A major goal of computational molecular biology is to develop information processing or algorithmic accounts of biological questions such as: How is information encoded, stored, decoded, and used in biological systems?
What sequence regularities (if any) are predictive of protein function? How can we precisely characterize the syntax (grammar) and semantics (meaning) of macromolecular sequences?
How do hundreds of genes interact over time to orchestrate specific biological processes of interest?
Research in computational biology requires the development of sophisticated algorithms,
software tools for data storage and retrieval, data integration, information extraction,
exploratory data analysis and discovery (through data mining and data visualization), experiment
design, using heterogeneous biological data sources, databases, knowledge bases, and ontologies.
Design and development of such tools is a major goal of bioinformatics or computational biology.
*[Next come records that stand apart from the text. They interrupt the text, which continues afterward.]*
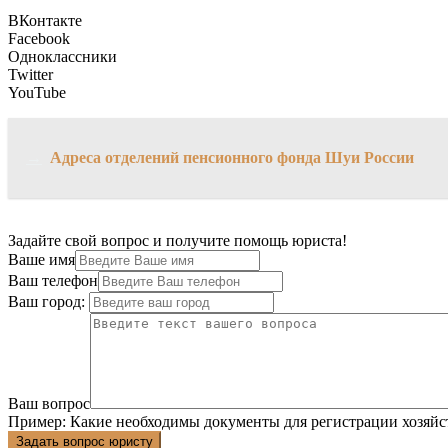
ВКонтакте
Facebook
Одноклассники
Twitter
YouTube
→
Адреса отделений пенсионного фонда Шуи России
Задайте свой вопрос и получите помощь юриста!
Ваше имя
Ваш телефон
Ваш город:
Ваш вопрос
Пример:
Какие необходимы документы для регистрации хозяйс
Задать вопрос юристу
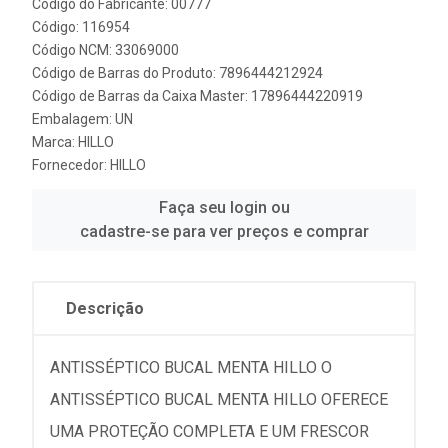
Código do Fabricante: 00777
Código: 116954
Código NCM: 33069000
Código de Barras do Produto: 7896444212924
Código de Barras da Caixa Master: 17896444220919
Embalagem: UN
Marca:
HILLO
Fornecedor:
HILLO
Faça seu login ou
cadastre-se para ver preços e comprar
Descrição
ANTISSÉPTICO BUCAL MENTA HILLO O
ANTISSÉPTICO BUCAL MENTA HILLO OFERECE
UMA PROTEÇÃO COMPLETA E UM FRESCOR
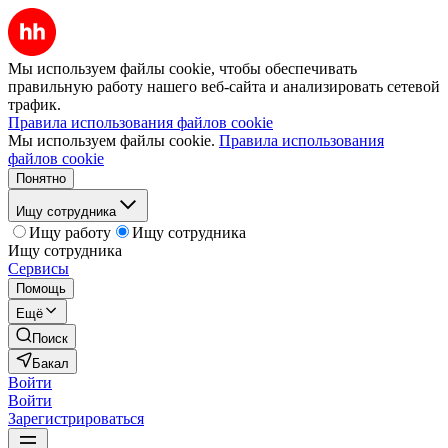
Мы используем файлы cookie, чтобы обеспечивать
правильную работу нашего веб-сайта и анализировать сетевой
трафик.
Правила использования файлов cookie
Мы используем файлы cookie.
Правила использования
файлов cookie
Понятно
Ищу сотрудника
Ищу работу
Ищу сотрудника
Ищу сотрудника
Сервисы
Помощь
Ещё
Поиск
Бакал
Войти
Войти
Зарегистрироваться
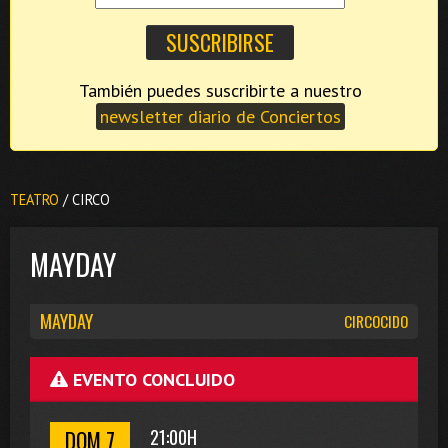
También puedes suscribirte a nuestro
newsletter diario de Conciertos
TEATRO
/ CIRCO
MAYDAY
MAYDAY
CIRCOCIDO
EVENTO CONCLUIDO
DOM 7
21:00H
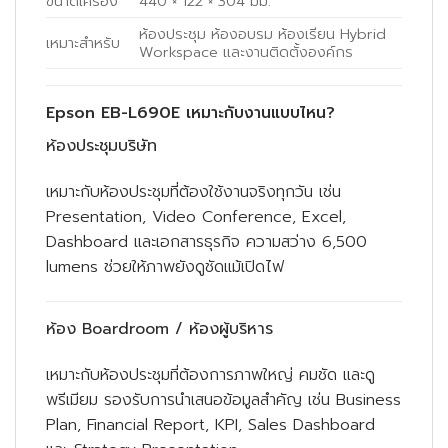
ขนาดเครื่อง
440 × 122 × 304 มม.
ห้องประชุม ห้องอบรม ห้องเรียน Hybrid
เหมาะสำหรับ
Workspace และงานติดตั้งองค์กร
Epson EB-L690E เหมาะกับงานแบบไหน?
ห้องประชุมบริษัท
เหมาะกับห้องประชุมที่ต้องใช้งานจริงทุกวัน เช่น
Presentation, Video Conference, Excel,
Dashboard และเอกสารธุรกิจ ความสว่าง 6,500
lumens ช่วยให้ภาพยังดูชัดแม้เปิดไฟ
ห้อง Boardroom / ห้องผู้บริหาร
เหมาะกับห้องประชุมที่ต้องการภาพใหญ่ คมชัด และดู
พรีเมียม รองรับการนำเสนอข้อมูลสำคัญ เช่น Business
Plan, Financial Report, KPI, Sales Dashboard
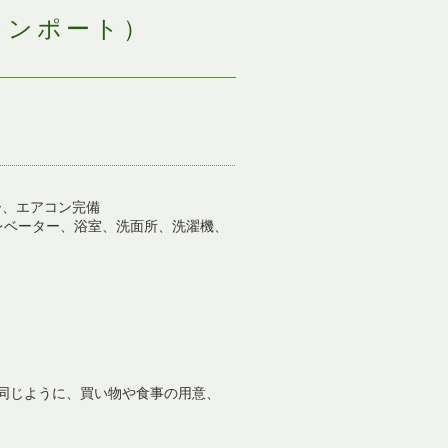
レンポート）
ー、エアコン完備
レベーター、浴室、洗面所、洗濯機、
同じように、買い物や食事の用意、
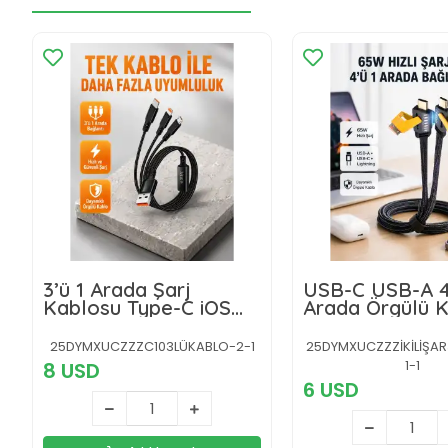
3’ü 1 Arada Şarj
USB-C USB-A 4
Kablosu Type-C iOS
Arada Örgülü 
Android Uyumlu Hızlı
65W Hızlı Şarj 
ve Güvenli Şarj
Uç Dayanıklı
25DYMXUCZZZC103LÜKABLO-2-1
25DYMXUCZZZİKİLİŞA
1-1
8 USD
6 USD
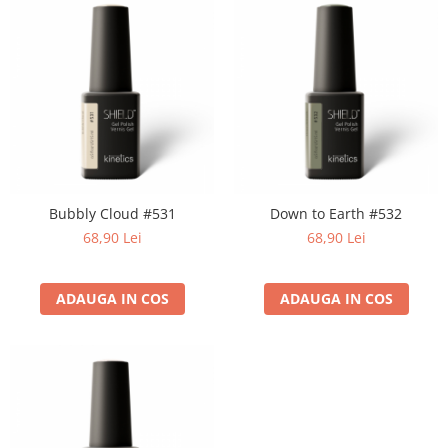
Bubbly Cloud #531
Down to Earth #532
68,90 Lei
68,90 Lei
ADAUGA IN COS
ADAUGA IN COS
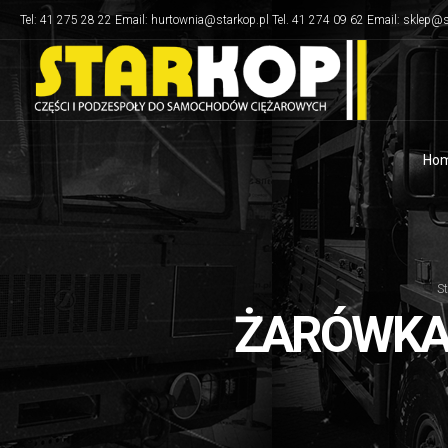
Tel: 41 275 28 22 Email: hurtownia@starkop.pl Tel. 41 274 09 62 Email: sklep@s
Ho
S
ŻARÓWKA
"Brazilian Symposium on Bioinformatics" is the new name for the Brazilian Workshop on Bioinformatics (WOB). Previous editions of WOB were in 2002 (Gramado, RS), 2003 (Macae, RJ), and 2004 (Brasilia, DF). The first edition of BSB was on 2005 (São Leopoldo, Rio Grande do Sul).
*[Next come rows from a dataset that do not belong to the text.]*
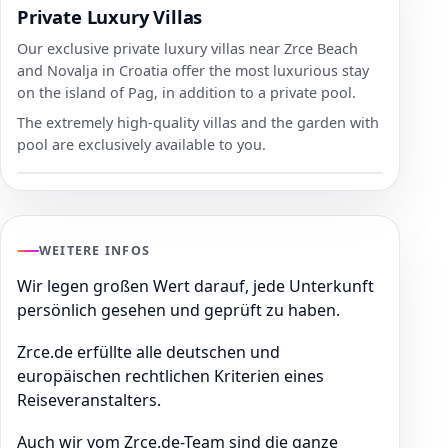
Private Luxury Villas
Our exclusive private luxury villas near Zrce Beach
and Novalja in Croatia offer the most luxurious stay
on the island of Pag, in addition to a private pool.
The extremely high-quality villas and the garden with
pool are exclusively available to you.
WEITERE INFOS
Wir legen großen Wert darauf, jede Unterkunft
persönlich gesehen und geprüft zu haben.
Zrce.de erfüllte alle deutschen und
europäischen rechtlichen Kriterien eines
Reiseveranstalters.
Auch wir vom Zrce.de-Team sind die ganze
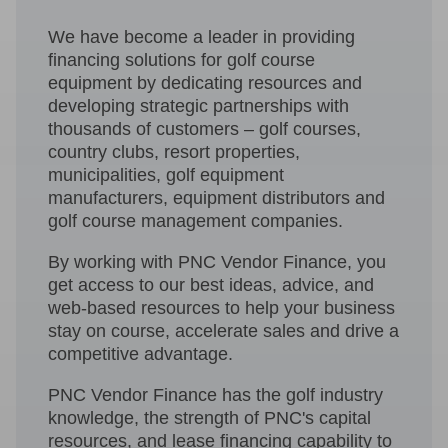
We have become a leader in providing
financing solutions for golf course
equipment by dedicating resources and
developing strategic partnerships with
thousands of customers – golf courses,
country clubs, resort properties,
municipalities, golf equipment
manufacturers, equipment distributors and
golf course management companies.
By working with PNC Vendor Finance, you
get access to our best ideas, advice, and
web-based resources to help your business
stay on course, accelerate sales and drive a
competitive advantage.
PNC Vendor Finance has the golf industry
knowledge, the strength of PNC's capital
resources, and lease financing capability to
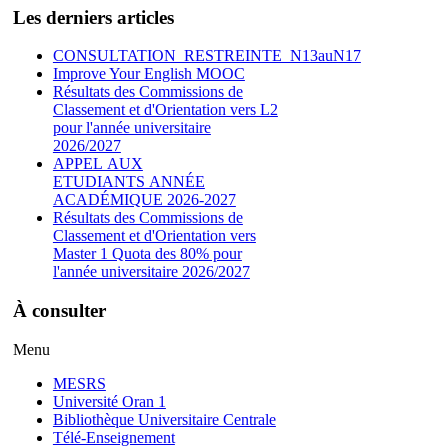
Les derniers articles
CONSULTATION_RESTREINTE_N13auN17
Improve Your English MOOC
Résultats des Commissions de
Classement et d'Orientation vers L2
pour l'année universitaire
2026/2027
APPEL AUX
ETUDIANTS ANNÉE
ACADÉMIQUE 2026-2027
Résultats des Commissions de
Classement et d'Orientation vers
Master 1 Quota des 80% pour
l'année universitaire 2026/2027
À consulter
Menu
MESRS
Université Oran 1
Bibliothèque Universitaire Centrale
Télé-Enseignement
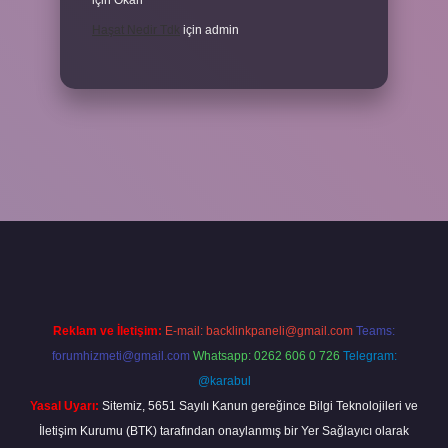
için
Okan
Haşat Nedir Tdk
için
admin
piabella
Reklam ve İletişim:
E-mail:
backlinkpaneli@gmail.com
Teams:
forumhizmeti@gmail.com
Whatsapp: 0262 606 0 726
Telegram:
@karabul
Yasal Uyarı:
Sitemiz, 5651 Sayılı Kanun gereğince Bilgi Teknolojileri ve
İletişim Kurumu (BTK) tarafından onaylanmış bir Yer Sağlayıcı olarak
The proceedings of BSB2005 were published on a special issue of Lecture Notes in Computer
Science / Lecture Notes in Bioinformatics. Selected articles were published on a special
issue of the journal "Computers in Biology and Medicine" (Elsevier) dedicated to BSB2005.
BSB is an event promoted by the SBC (Brazilian Computing Society) and its special committee for Computational Biology (CEBioComp).
BSB 2007 will Co-located with IWGD 2007 and be the meeting place for
researchers and practitioners from industry and academia. Researchers and practitioners throughout
Latin America are strongly encouraged to participate.
This multidisciplinary symposium provides a general forum for
presentation and discussion of original research on computational
biology, bioinformatics, and applications. BSB 2007 would like to attract
contributions from academic and industrial researchers, both in the exact
sciences (computer science, mathematics and statistics) and in the life
sciences (molecular biology, biochemistry, genetics, medicine,
microbiology and others).
Topics include (but are not limited to):
- Molecular Sequence Analysis, Motifs, and Pattern Matching
- Biological Databases, Data Management, Data Integration, and DataMining
- Structural and Functional Genomics
- Comparative Genomics
- Protein Structure and Modeling
- Gene Identification, Regulation and Expression
- Gene Networks
- Molecular Evolution and Phylogenetics
- Computational Systems Biology
- Computational Proteomics
- Statistical Analysis of Molecular Sequences
- Algorithms for problems in computational biology
- Applications on molecular biology, biochemistry, genetics, medicine, microbiology and others.
BSB 2007 accepts two kinds of contributions:
full papers or extended abstracts, on two
tracks: computational biology and bioinformatics, and applications. Full papers
can have up to 12 pages; extended abstracts can have at most 4 pages. Accepted full papers are
presented orally during the symposium in 25-minute presentations while extended
abstract authors present their work in 10-minute presentations.